◆ **Task objective**:
Omit the images. Restate all of the records word for word.

◆ **Supplied data**:
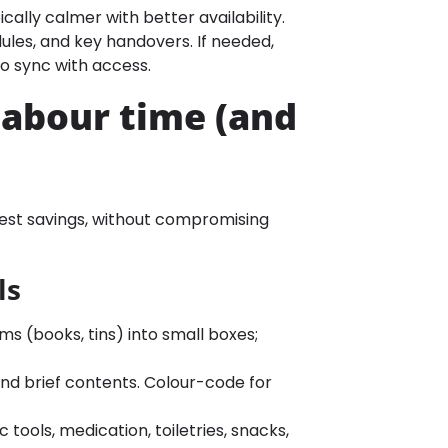
ically calmer with better availability.
les, and key handovers. If needed,
to sync with access.
labour time (and
ggest savings, without compromising
ls
ms (books, tins) into small boxes;
nd brief contents. Colour-code for
 tools, medication, toiletries, snacks,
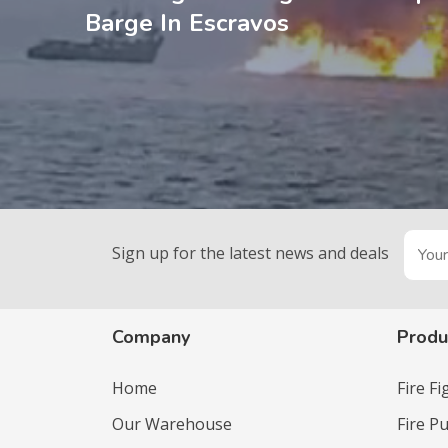
Barge In Escravos
Sign up for the latest news and deals
Company
Produ
Home
Fire F
Our Warehouse
Fire P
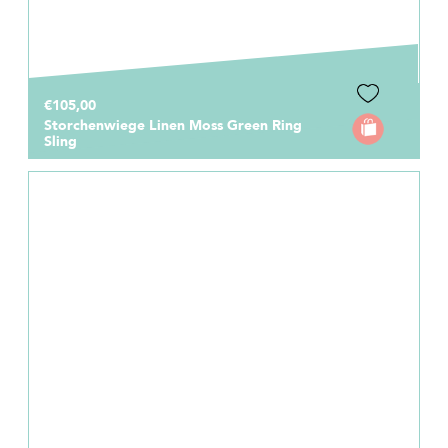
€105,00
Storchenwiege Linen Moss Green Ring
Sling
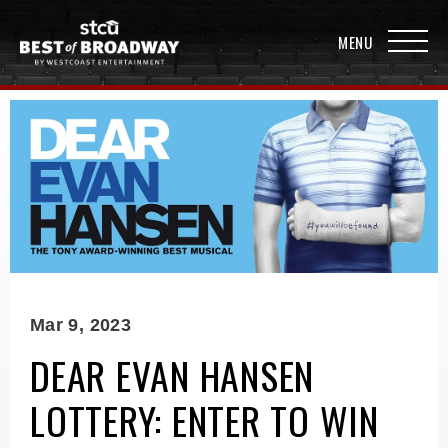
Mar
9
, 2023
DEAR EVAN HANSEN
LOTTERY: ENTER TO WIN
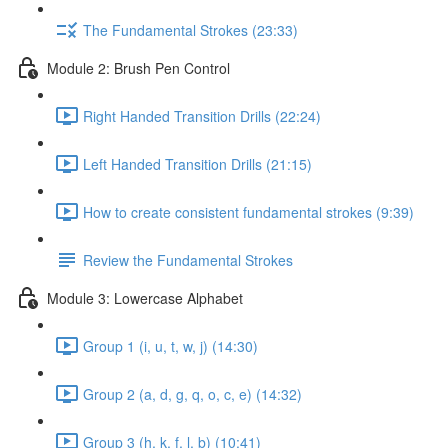
The Fundamental Strokes (23:33)
Module 2: Brush Pen Control
Right Handed Transition Drills (22:24)
Left Handed Transition Drills (21:15)
How to create consistent fundamental strokes (9:39)
Review the Fundamental Strokes
Module 3: Lowercase Alphabet
Group 1 (i, u, t, w, j) (14:30)
Group 2 (a, d, g, q, o, c, e) (14:32)
Group 3 (h, k, f, l, b) (10:41)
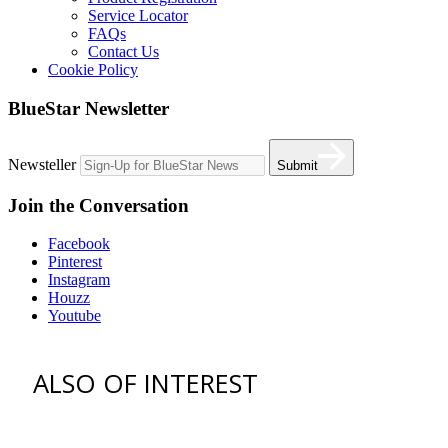
Service Locator
FAQs
Contact Us
Cookie Policy
BlueStar Newsletter
Newsteller
Submit
Join the Conversation
Facebook
Pinterest
Instagram
Houzz
Youtube
ALSO OF INTEREST
vent hoods
best gas range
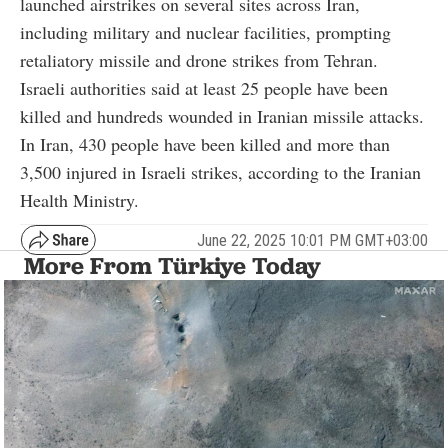
launched airstrikes on several sites across Iran,
including military and nuclear facilities, prompting
retaliatory missile and drone strikes from Tehran.
Israeli authorities said at least 25 people have been
killed and hundreds wounded in Iranian missile attacks.
In Iran, 430 people have been killed and more than
3,500 injured in Israeli strikes, according to the Iranian
Health Ministry.
June 22, 2025 10:01 PM GMT+03:00
More From Türkiye Today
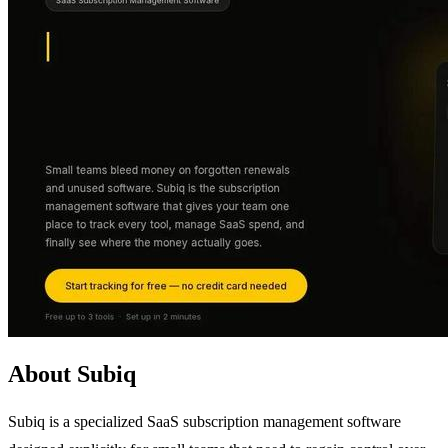
About Subiq
Subiq is a specialized SaaS subscription management software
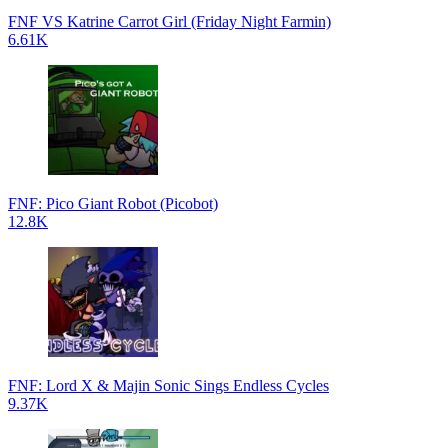
FNF VS Katrine Carrot Girl (Friday Night Farmin)
6.61K
FNF: Pico Giant Robot (Picobot)
12.8K
FNF: Lord X & Majin Sonic Sings Endless Cycles
9.37K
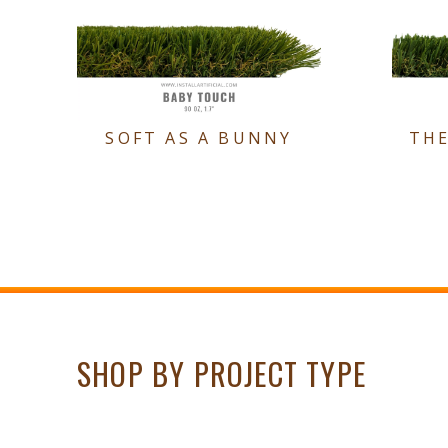
SOFT AS A BUNNY
TH
SHOP BY PROJECT TYPE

◆ **Your response**:
ically calmer with better availability.
les, and key handovers. If needed,
to sync with access.
labour time (and
ggest savings, without compromising
ls
ms (books, tins) into small boxes;
nd brief contents. Colour-code for
 tools, medication, toiletries, snacks,
Barge In Escravos
Sign up for the latest news and deals
Company
Produ
Home
Fire F
Our Warehouse
Fire P
€105,00
Storchenwiege Linen Moss Green Ring
Sling
Mar
9
, 2023
DEAR EVAN HANSEN
LOTTERY: ENTER TO WIN
The Fundamental Strokes (23:33)
Module 2: Brush Pen Control
Right Handed Transition Drills (22:24)
Left Handed Transition Drills (21:15)
How to create consistent fundamental strokes (9:39)
Review the Fundamental Strokes
Module 3: Lowercase Alphabet
Group 1 (i, u, t, w, j) (14:30)
Group 2 (a, d, g, q, o, c, e) (14:32)
Group 3 (h, k, f, l, b) (10:41)
Service Locator
FAQs
Contact Us
Cookie Policy
BlueStar Newsletter
Newsteller
Submit
Join the Conversation
Facebook
Pinterest
Instagram
Houzz
Youtube
ALSO OF INTEREST
vent hoods
best gas range
launched airstrikes on several sites across Iran,
including military and nuclear facilities, prompting
retaliatory missile and drone strikes from Tehran.
Israeli authorities said at least 25 people have been
killed and hundreds wounded in Iranian missile attacks.
In Iran, 430 people have been killed and more than
3,500 injured in Israeli strikes, according to the Iranian
Health Ministry.
June 22, 2025 10:01 PM GMT+03:00
More From Türkiye Today
About Subiq
Subiq is a specialized SaaS subscription management software
FNF VS Katrine Carrot Girl (Friday Night Farmin)
6.61K
FNF: Pico Giant Robot (Picobot)
12.8K
FNF: Lord X & Majin Sonic Sings Endless Cycles
9.37K
SOFT AS A BUNNY
TH
SHOP BY PROJECT TYPE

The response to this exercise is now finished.